Your task >>
Lines from the one containing "Decompose this app" through the last line of the records below are to be repeated exactly.

Supplied information >>
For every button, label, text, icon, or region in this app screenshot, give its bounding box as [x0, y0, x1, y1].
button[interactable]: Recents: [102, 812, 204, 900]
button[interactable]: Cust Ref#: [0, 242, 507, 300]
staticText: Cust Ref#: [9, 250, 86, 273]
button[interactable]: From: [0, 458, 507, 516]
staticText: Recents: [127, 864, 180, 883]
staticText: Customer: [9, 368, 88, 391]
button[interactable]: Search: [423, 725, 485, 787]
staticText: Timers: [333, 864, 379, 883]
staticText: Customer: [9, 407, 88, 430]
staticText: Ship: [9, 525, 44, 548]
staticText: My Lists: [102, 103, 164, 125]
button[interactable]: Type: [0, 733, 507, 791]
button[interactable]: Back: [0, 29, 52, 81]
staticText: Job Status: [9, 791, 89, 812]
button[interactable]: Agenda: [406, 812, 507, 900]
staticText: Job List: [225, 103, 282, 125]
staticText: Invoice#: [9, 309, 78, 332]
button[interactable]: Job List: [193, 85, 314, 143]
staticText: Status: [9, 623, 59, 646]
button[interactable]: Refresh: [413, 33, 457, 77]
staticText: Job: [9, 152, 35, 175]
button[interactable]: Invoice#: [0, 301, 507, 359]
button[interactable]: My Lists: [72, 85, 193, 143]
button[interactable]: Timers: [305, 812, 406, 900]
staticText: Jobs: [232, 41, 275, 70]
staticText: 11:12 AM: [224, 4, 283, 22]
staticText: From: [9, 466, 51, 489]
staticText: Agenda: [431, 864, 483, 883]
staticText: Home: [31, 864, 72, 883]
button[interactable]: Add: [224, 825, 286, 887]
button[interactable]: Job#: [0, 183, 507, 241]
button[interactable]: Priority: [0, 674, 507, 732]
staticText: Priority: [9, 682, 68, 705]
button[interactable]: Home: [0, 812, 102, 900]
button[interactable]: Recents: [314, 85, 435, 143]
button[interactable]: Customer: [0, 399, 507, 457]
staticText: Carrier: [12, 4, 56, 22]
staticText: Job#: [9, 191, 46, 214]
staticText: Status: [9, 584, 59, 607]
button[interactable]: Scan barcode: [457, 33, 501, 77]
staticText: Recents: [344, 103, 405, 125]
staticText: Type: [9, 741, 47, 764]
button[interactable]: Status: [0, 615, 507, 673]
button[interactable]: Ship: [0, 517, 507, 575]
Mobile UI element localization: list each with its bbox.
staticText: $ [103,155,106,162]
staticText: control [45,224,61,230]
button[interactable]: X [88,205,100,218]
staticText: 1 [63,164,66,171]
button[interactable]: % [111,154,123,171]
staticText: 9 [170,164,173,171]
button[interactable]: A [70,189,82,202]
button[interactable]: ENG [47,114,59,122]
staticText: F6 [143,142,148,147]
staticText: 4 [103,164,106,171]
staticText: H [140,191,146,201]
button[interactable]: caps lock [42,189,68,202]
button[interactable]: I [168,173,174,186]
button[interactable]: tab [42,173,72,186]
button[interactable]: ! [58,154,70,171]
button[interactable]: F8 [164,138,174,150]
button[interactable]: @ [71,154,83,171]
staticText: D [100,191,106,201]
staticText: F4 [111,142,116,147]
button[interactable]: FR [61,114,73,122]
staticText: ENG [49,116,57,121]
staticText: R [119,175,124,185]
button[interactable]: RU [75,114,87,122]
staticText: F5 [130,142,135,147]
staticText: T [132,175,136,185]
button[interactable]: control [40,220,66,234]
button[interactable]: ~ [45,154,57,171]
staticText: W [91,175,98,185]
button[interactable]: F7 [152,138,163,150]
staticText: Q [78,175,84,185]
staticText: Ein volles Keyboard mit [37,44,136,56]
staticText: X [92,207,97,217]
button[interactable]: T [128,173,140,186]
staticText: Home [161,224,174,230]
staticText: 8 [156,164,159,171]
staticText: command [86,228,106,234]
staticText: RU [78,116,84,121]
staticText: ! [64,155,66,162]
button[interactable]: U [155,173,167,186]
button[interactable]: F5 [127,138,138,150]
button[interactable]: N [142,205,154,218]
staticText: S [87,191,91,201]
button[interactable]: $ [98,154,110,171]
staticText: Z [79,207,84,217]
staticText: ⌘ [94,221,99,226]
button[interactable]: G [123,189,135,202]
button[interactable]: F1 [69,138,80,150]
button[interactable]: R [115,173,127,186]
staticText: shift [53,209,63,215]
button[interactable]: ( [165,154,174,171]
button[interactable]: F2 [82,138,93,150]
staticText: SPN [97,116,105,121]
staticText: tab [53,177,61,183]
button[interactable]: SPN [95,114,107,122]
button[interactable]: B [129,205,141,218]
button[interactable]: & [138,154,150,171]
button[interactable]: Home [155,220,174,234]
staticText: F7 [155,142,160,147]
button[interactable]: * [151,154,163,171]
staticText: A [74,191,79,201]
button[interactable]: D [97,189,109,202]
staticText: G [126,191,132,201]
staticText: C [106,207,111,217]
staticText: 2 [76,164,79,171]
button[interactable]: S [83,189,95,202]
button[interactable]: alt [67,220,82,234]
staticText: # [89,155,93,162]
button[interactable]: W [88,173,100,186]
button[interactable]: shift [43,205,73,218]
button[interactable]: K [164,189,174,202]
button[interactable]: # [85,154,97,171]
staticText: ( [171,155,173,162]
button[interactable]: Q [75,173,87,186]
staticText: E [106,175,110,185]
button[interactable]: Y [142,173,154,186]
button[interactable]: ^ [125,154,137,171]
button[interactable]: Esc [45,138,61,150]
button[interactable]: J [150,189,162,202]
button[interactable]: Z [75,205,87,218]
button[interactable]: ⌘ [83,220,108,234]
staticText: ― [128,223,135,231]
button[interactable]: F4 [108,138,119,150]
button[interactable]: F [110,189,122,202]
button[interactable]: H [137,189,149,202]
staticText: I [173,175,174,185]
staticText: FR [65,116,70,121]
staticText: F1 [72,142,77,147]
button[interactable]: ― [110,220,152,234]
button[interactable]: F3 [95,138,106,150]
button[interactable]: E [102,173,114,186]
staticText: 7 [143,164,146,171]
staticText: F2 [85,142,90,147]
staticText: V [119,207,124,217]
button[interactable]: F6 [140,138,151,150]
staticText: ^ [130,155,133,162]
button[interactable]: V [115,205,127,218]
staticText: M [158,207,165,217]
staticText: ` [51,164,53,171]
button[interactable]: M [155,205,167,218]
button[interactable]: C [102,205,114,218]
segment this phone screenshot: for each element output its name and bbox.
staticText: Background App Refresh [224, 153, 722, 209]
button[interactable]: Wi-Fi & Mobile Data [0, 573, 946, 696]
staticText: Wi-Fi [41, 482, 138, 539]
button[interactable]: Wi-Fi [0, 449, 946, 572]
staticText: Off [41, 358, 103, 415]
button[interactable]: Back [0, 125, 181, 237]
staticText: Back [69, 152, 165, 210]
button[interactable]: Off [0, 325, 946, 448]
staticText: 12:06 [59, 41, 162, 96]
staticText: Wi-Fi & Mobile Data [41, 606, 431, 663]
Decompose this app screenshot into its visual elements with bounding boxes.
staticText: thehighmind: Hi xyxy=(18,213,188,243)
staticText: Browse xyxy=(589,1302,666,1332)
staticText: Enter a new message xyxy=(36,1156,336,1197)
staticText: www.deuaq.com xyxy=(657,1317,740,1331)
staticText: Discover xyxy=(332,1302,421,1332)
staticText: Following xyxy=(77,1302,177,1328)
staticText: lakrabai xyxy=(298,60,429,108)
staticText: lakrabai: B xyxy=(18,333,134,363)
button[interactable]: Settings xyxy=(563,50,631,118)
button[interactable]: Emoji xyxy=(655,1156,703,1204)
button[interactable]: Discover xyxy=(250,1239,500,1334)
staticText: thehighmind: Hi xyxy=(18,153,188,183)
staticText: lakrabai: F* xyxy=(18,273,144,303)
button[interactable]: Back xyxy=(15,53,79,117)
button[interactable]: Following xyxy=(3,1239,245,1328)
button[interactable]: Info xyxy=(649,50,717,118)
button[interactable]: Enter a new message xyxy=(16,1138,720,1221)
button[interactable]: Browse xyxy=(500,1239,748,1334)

Expected answer >>
Decompose this app screenshot into its visual elements with bounding boxes.
staticText: thehighmind: Hi xyxy=(18,213,188,243)
staticText: Browse xyxy=(589,1302,666,1332)
staticText: Enter a new message xyxy=(36,1156,336,1197)
staticText: www.deuaq.com xyxy=(657,1317,740,1331)
staticText: Discover xyxy=(332,1302,421,1332)
staticText: Following xyxy=(77,1302,177,1328)
staticText: lakrabai xyxy=(298,60,429,108)
staticText: lakrabai: B xyxy=(18,333,134,363)
button[interactable]: Settings xyxy=(563,50,631,118)
button[interactable]: Emoji xyxy=(655,1156,703,1204)
button[interactable]: Discover xyxy=(250,1239,500,1334)
staticText: thehighmind: Hi xyxy=(18,153,188,183)
staticText: lakrabai: F* xyxy=(18,273,144,303)
button[interactable]: Back xyxy=(15,53,79,117)
button[interactable]: Following xyxy=(3,1239,245,1328)
button[interactable]: Info xyxy=(649,50,717,118)
button[interactable]: Enter a new message xyxy=(16,1138,720,1221)
button[interactable]: Browse xyxy=(500,1239,748,1334)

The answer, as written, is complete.